James M. Berklan, McKnight's Editor

It’s interesting how competition can make strange bedfellows. Nursing homes and hospitals, for example, are next-door-neighbors on the caregiving block. We all know who has the bigger house on this block, and it often creates resentment.

However, as much as nursing home advocates might chafe at casting the lesser shadow, it is still a relationship they must nurture. Sometimes it’s done with firm handshakes of questionable sincerity or while giving sideways glances from behind sunglasses. But it continues.

The provider groups regularly do battle over the federal funding pie. As a result, they find there is always good reason to keep an eye on one another, particularly when it comes to policy and regulations.

That’s why I’ll be very interested to see how one of the American Hospital Association’s latest complaints plays out. The mighty AHA has filed suit against the Department of Health and Human Services, claiming that the federal government is allowing its recovery audit contractors (RACs) to, well, run amok.

It’s safe to say long-term care operators can identify.
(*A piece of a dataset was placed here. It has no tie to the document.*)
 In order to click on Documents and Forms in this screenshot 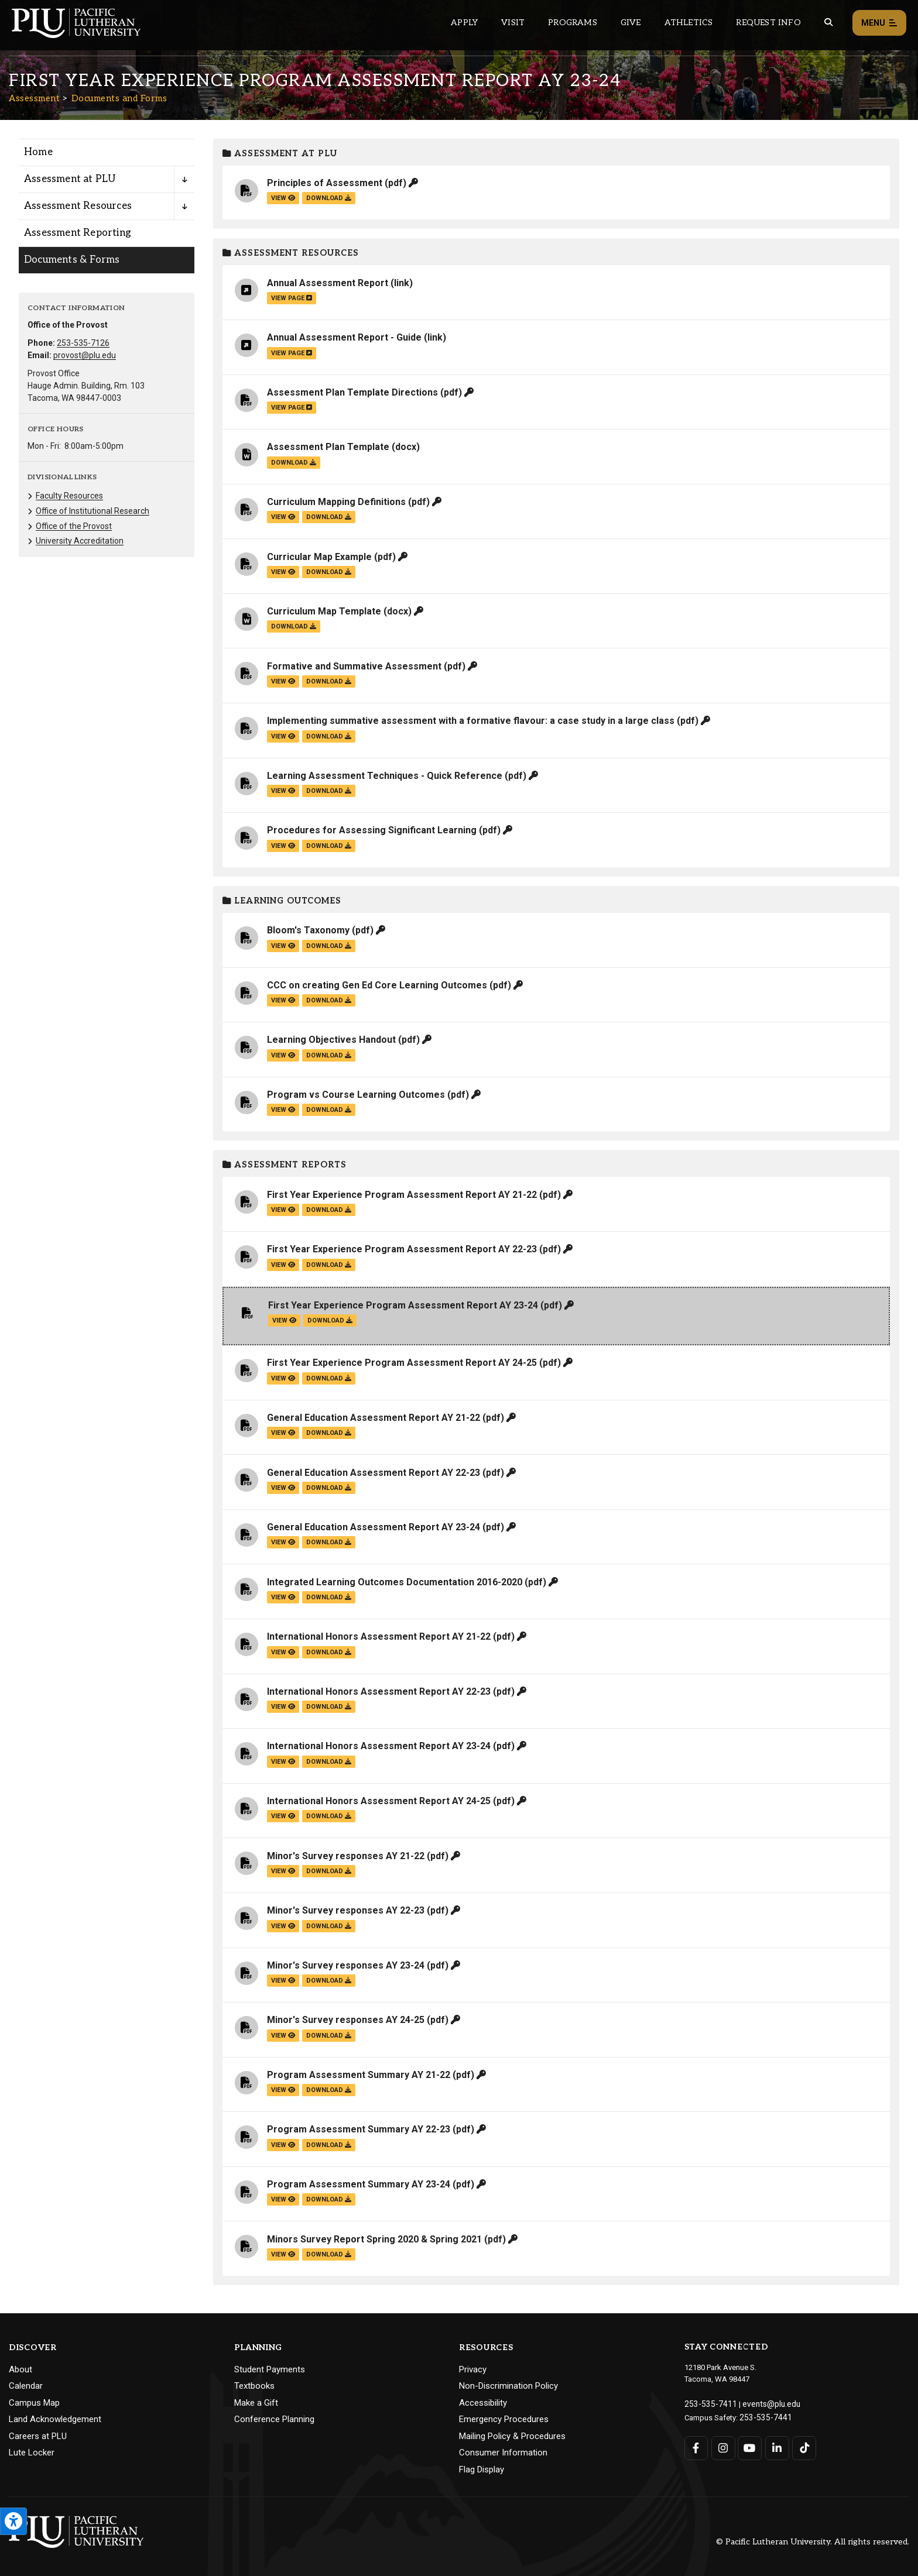, I will do `click(119, 98)`.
As the lawsuit states, these special auditors basically earn their commission off of the amount of Medicare reimbursement they can “claw back” from hospitals. It doesn’t matter if the RAC pencil pushers overrule physicians or other clinicians, hospital leaders lament. The RACs have power, and they can go back months or years to level their charges. If the RAC rules against the provider, it can reclaim payments made for anything it calls objectionable billing.
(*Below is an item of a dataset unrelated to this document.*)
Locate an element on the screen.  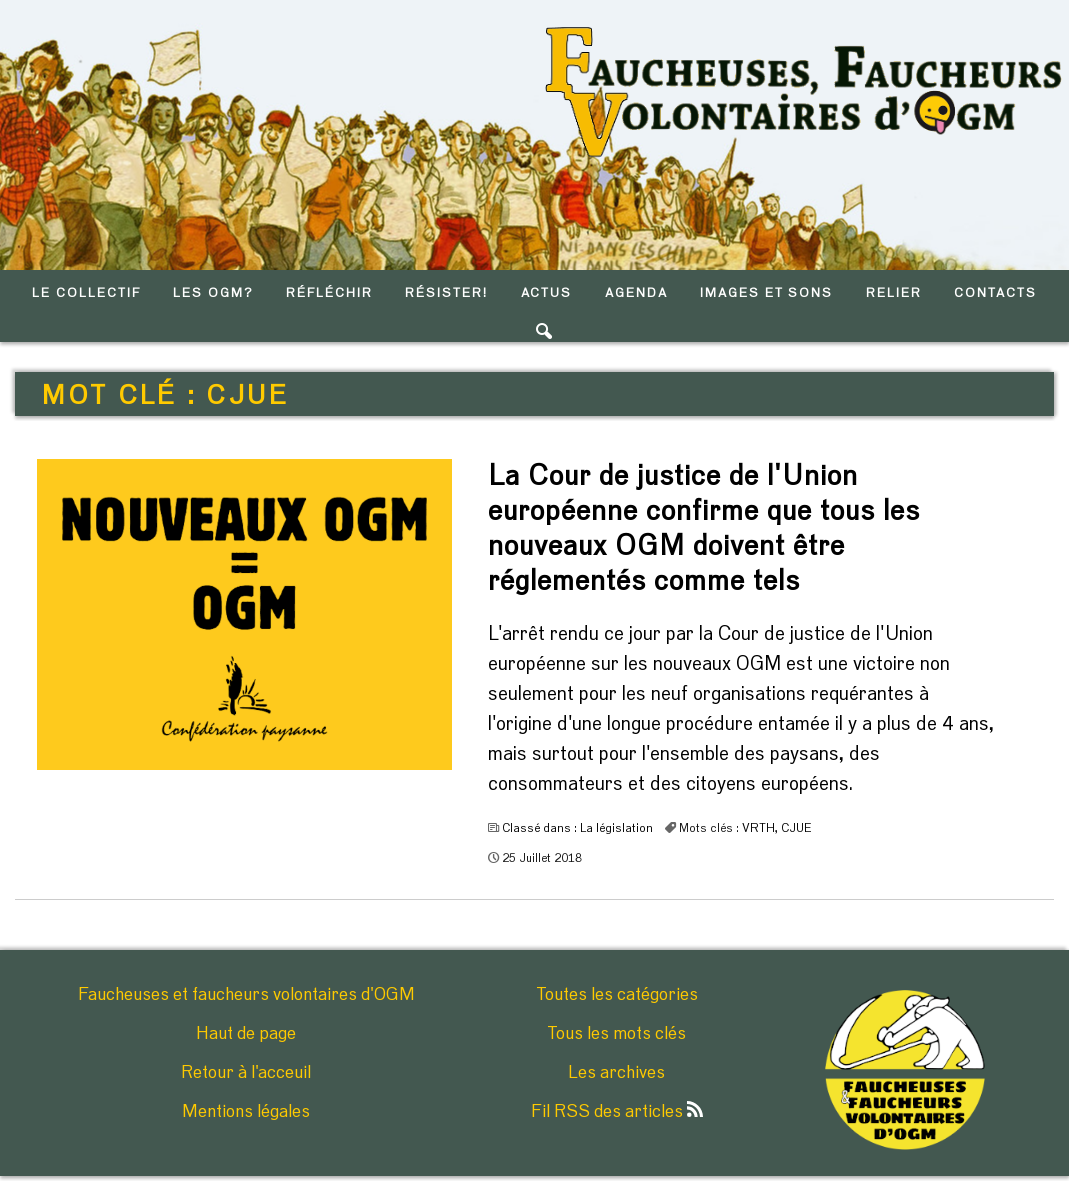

Sure enough, hospitals can appeal these decisions and, according to the AHA, they do indeed win a “large majority of appeals.” But the Centers for Medicare & Medicaid Services still holds up Part B reimbursements and responds weakly to Part A filings, according to the hospital lobby.
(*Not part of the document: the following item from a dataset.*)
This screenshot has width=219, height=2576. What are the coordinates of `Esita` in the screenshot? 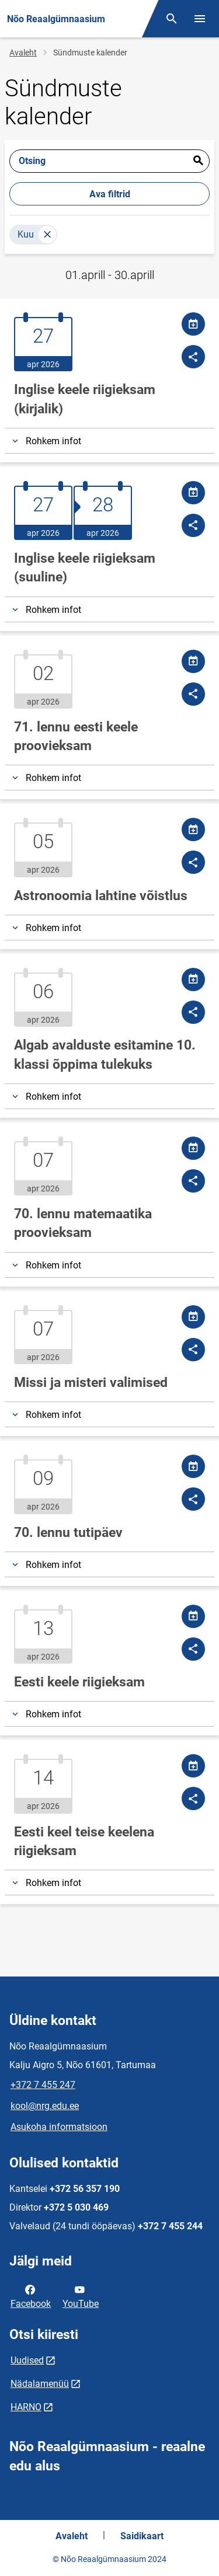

In the end, the hospitals want the U.S. District Court in the District of Columbia to declare the CMS Payment Denial Policy “arbitrary and capricious, as well as invalid.”

Hmmmm. Do you think at least a few nursing home operators wouldn’t like to see RACs get put in their place? Even just a little yank on RACs’ collar would be well received by skilled nursing leaders.

 

For their part, top nursing home lobbyists are not entering the public fray. That’s their prerogative. But in what must be akin to wishing your knock-down-drag-out competitor luck when he proceeds past you in the big tournament, long-term care operators must be hoping that the hospitals stagger CMS on this one.

A growing list of auditors recently has vexed providers more than ever. And they’re not really welcome in the neighborhood in the first place.